## WORK INSTRUCTIONS
Leave the pictures out. Retype exactly the lines below from the one containing "com planos sob medida para sua" through the one containing "Mitteldeutschland. Das Potential", and no others.

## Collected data
* * * *

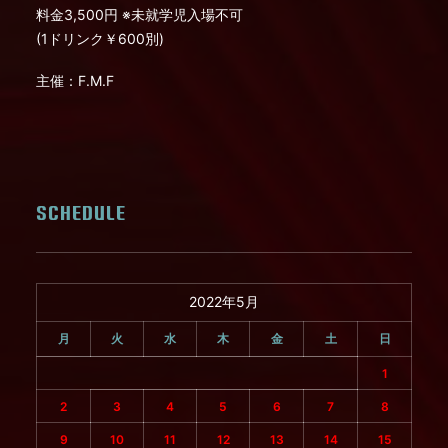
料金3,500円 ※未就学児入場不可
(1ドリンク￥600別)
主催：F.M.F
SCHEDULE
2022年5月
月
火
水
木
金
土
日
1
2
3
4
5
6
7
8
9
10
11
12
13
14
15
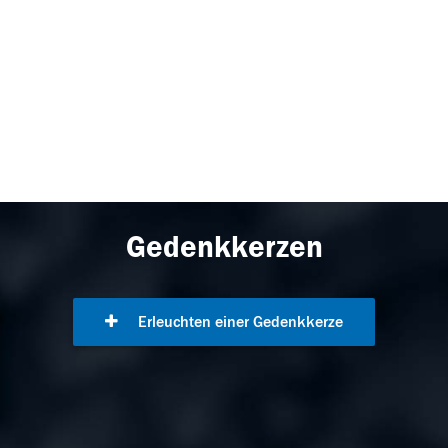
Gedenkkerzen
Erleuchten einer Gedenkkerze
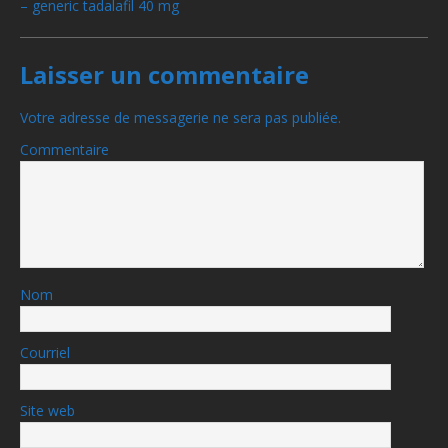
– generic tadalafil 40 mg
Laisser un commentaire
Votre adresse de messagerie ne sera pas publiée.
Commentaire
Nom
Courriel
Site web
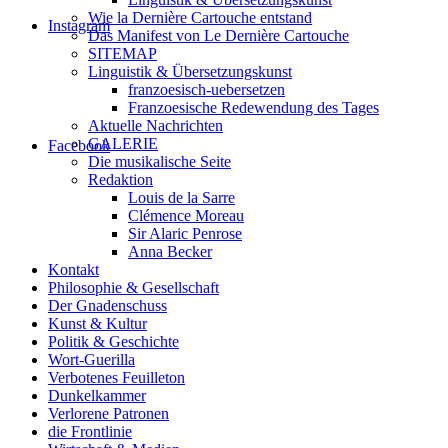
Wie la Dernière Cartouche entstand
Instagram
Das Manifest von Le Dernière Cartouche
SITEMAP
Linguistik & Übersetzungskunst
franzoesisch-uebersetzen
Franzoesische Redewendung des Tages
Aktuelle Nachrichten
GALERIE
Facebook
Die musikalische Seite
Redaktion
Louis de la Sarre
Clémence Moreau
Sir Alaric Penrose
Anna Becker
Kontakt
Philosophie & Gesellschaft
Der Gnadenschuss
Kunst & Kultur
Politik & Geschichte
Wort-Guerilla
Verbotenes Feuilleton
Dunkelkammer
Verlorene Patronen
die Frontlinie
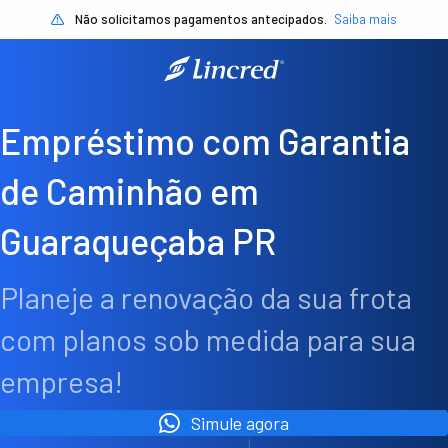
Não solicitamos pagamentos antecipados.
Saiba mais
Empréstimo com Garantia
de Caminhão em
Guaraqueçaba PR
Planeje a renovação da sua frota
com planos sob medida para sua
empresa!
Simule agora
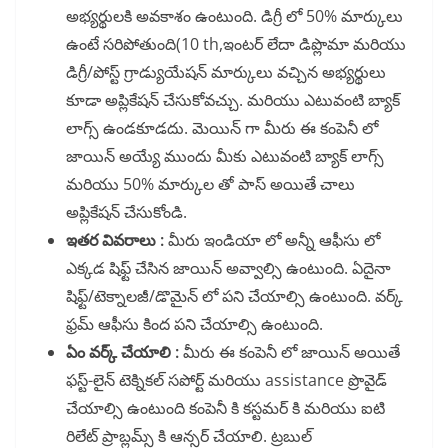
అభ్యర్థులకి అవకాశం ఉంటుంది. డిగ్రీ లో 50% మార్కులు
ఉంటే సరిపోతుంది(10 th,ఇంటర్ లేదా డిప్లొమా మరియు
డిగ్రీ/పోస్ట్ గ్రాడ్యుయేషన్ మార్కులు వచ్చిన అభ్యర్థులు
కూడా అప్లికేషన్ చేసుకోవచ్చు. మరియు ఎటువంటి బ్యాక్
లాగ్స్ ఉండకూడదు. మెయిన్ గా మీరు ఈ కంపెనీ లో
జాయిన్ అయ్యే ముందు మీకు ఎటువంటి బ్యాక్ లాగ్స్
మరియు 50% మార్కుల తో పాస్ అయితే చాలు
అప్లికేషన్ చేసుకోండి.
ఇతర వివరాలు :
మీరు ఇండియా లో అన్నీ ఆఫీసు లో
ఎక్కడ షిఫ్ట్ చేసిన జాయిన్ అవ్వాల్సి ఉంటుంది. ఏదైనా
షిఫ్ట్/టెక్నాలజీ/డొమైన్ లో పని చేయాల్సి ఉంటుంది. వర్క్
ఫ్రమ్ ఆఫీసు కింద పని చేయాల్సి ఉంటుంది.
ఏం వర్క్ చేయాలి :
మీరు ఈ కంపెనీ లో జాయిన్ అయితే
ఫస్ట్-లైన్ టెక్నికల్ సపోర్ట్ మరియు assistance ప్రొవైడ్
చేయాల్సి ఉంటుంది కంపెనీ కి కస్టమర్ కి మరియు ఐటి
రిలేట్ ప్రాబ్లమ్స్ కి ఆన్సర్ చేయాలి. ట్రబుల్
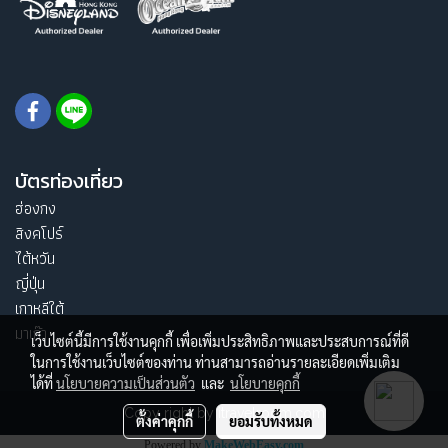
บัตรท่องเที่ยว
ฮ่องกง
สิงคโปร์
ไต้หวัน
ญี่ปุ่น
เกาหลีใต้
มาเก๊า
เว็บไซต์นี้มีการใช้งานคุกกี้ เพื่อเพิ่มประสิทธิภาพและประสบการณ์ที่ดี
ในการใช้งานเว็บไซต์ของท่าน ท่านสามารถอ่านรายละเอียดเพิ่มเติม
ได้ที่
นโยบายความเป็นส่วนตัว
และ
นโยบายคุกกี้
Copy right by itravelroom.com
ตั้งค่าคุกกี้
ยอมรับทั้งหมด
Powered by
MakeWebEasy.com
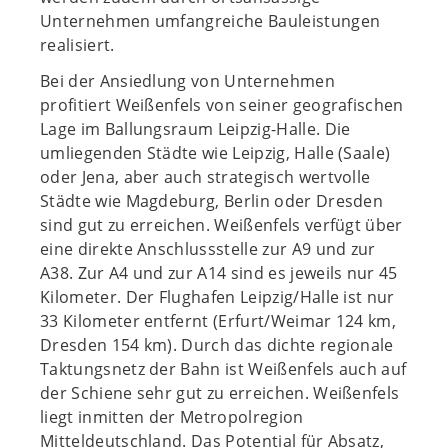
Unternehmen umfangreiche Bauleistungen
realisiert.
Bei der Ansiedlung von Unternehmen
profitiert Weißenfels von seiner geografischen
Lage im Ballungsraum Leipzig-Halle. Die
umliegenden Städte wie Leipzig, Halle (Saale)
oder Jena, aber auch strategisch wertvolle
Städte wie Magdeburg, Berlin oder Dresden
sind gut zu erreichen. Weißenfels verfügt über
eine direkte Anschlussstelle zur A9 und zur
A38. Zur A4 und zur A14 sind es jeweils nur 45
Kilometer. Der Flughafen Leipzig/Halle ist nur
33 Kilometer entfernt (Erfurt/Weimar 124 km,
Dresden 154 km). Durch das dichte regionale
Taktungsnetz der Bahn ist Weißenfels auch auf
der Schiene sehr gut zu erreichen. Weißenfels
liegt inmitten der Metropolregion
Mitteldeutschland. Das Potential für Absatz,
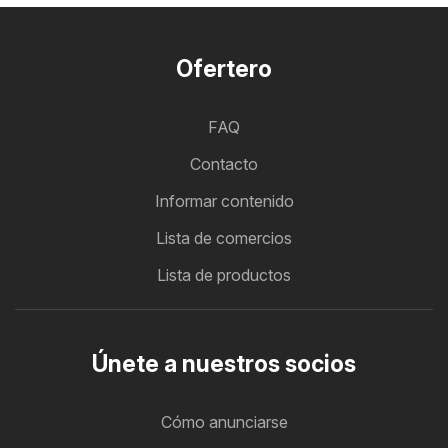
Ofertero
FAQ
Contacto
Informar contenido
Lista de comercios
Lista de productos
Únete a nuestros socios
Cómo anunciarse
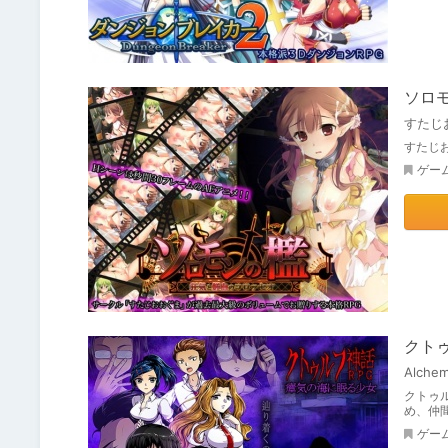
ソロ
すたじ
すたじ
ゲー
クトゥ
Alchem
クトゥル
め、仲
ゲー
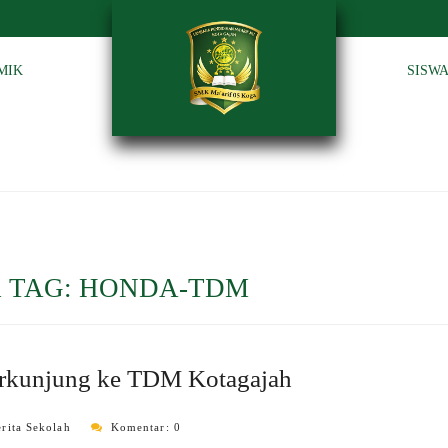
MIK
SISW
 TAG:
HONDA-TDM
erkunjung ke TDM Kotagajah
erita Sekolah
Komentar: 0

* * * *

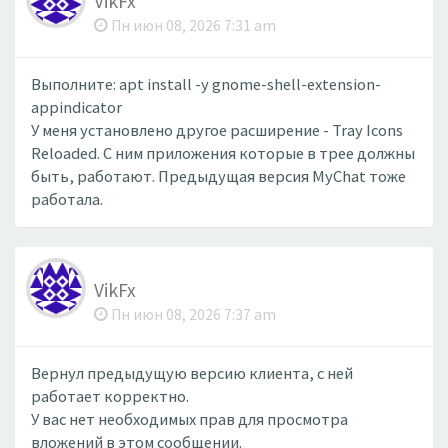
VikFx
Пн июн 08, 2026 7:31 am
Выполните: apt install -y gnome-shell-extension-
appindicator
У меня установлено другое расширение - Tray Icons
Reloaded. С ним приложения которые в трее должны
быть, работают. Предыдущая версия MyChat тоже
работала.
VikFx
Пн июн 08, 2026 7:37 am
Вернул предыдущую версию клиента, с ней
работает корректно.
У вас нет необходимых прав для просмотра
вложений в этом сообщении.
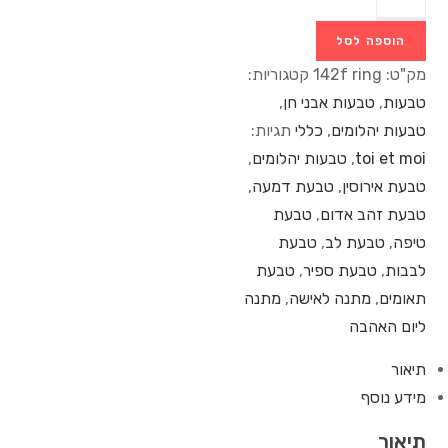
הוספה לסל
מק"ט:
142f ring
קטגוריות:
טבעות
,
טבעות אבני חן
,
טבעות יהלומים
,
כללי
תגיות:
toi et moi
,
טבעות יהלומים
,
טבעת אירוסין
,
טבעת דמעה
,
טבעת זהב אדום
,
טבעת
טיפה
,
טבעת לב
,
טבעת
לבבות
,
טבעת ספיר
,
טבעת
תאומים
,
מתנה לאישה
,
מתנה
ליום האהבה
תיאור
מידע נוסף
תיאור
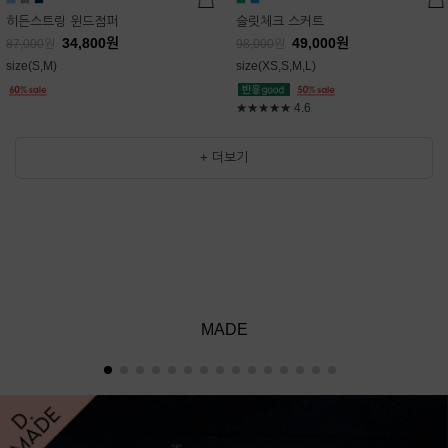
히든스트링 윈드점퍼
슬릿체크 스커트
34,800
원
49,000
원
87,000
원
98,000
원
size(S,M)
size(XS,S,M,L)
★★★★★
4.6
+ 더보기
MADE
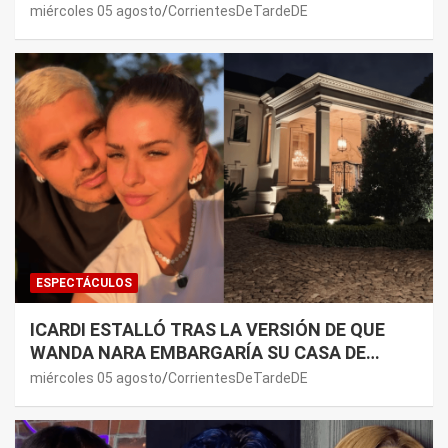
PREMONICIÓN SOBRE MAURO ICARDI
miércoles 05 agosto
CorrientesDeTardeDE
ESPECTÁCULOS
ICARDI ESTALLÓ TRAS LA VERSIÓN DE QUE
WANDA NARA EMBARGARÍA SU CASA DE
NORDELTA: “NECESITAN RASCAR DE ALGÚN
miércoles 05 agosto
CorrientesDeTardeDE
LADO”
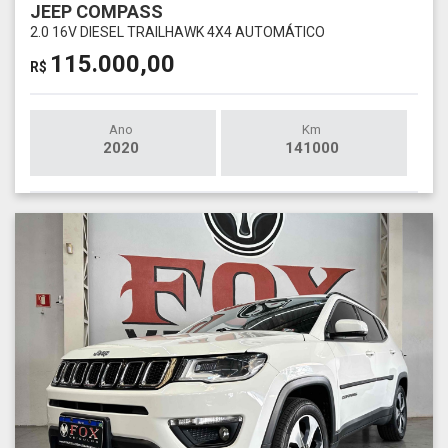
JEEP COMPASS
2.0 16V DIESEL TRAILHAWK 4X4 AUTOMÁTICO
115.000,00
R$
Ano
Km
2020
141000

* * * *

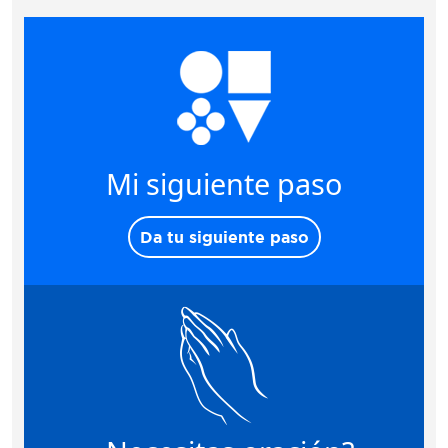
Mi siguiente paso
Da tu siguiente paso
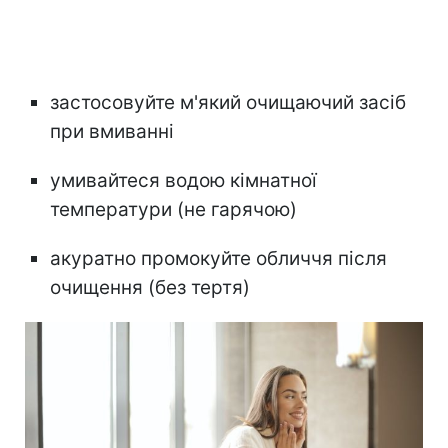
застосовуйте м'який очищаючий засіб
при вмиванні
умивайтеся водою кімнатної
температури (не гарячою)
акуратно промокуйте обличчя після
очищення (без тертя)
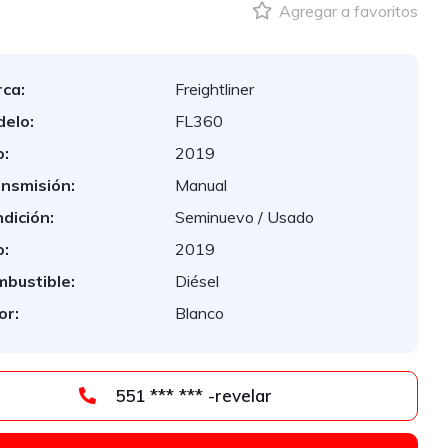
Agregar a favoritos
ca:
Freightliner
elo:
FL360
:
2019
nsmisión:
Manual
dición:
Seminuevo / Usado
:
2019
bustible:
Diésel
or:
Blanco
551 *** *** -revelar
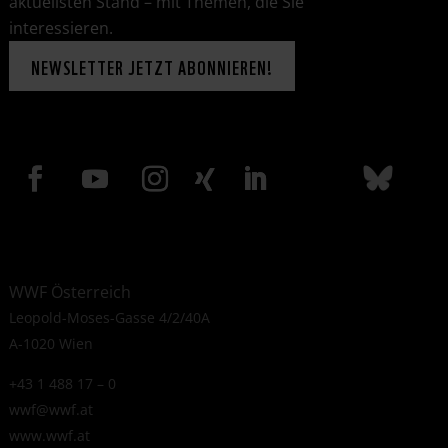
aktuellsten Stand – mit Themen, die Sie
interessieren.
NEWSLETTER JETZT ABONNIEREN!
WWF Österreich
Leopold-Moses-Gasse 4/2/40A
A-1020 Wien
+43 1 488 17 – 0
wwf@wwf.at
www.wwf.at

* * * *

## OUTPUT FOR THIS EXERCISE
com planos sob medida para sua
empresa!
Simule agora
అభ్యర్థులకి అవకాశం ఉంటుంది. డిగ్రీ లో 50% మార్కులు
ఉంటే సరిపోతుంది(10 th,ఇంటర్ లేదా డిప్లొమా మరియు
డిగ్రీ/పోస్ట్ గ్రాడ్యుయేషన్ మార్కులు వచ్చిన అభ్యర్థులు
కూడా అప్లికేషన్ చేసుకోవచ్చు. మరియు ఎటువంటి బ్యాక్
లాగ్స్ ఉండకూడదు. మెయిన్ గా మీరు ఈ కంపెనీ లో
జాయిన్ అయ్యే ముందు మీకు ఎటువంటి బ్యాక్ లాగ్స్
మరియు 50% మార్కుల తో పాస్ అయితే చాలు
అప్లికేషన్ చేసుకోండి.
ఇతర వివరాలు :
మీరు ఇండియా లో అన్నీ ఆఫీసు లో
ఎక్కడ షిఫ్ట్ చేసిన జాయిన్ అవ్వాల్సి ఉంటుంది. ఏదైనా
షిఫ్ట్/టెక్నాలజీ/డొమైన్ లో పని చేయాల్సి ఉంటుంది. వర్క్
ఫ్రమ్ ఆఫీసు కింద పని చేయాల్సి ఉంటుంది.
ఏం వర్క్ చేయాలి :
మీరు ఈ కంపెనీ లో జాయిన్ అయితే
ఫస్ట్-లైన్ టెక్నికల్ సపోర్ట్ మరియు assistance ప్రొవైడ్
చేయాల్సి ఉంటుంది కంపెనీ కి కస్టమర్ కి మరియు ఐటి
రిలేట్ ప్రాబ్లమ్స్ కి ఆన్సర్ చేయాలి. ట్రబుల్
บัตรท่องเที่ยว
ฮ่องกง
สิงคโปร์
ไต้หวัน
ญี่ปุ่น
เกาหลีใต้
มาเก๊า
เว็บไซต์นี้มีการใช้งานคุกกี้ เพื่อเพิ่มประสิทธิภาพและประสบการณ์ที่ดี
ในการใช้งานเว็บไซต์ของท่าน ท่านสามารถอ่านรายละเอียดเพิ่มเติม
ได้ที่
นโยบายความเป็นส่วนตัว
และ
นโยบายคุกกี้
Copy right by itravelroom.com
ตั้งค่าคุกกี้
ยอมรับทั้งหมด
Powered by
MakeWebEasy.com
Unternehmen umfangreiche Bauleistungen
realisiert.
Bei der Ansiedlung von Unternehmen
profitiert Weißenfels von seiner geografischen
Lage im Ballungsraum Leipzig-Halle. Die
umliegenden Städte wie Leipzig, Halle (Saale)
oder Jena, aber auch strategisch wertvolle
Städte wie Magdeburg, Berlin oder Dresden
sind gut zu erreichen. Weißenfels verfügt über
eine direkte Anschlussstelle zur A9 und zur
A38. Zur A4 und zur A14 sind es jeweils nur 45
Kilometer. Der Flughafen Leipzig/Halle ist nur
33 Kilometer entfernt (Erfurt/Weimar 124 km,
Dresden 154 km). Durch das dichte regionale
Taktungsnetz der Bahn ist Weißenfels auch auf
der Schiene sehr gut zu erreichen. Weißenfels
liegt inmitten der Metropolregion
Mitteldeutschland. Das Potential für Absatz,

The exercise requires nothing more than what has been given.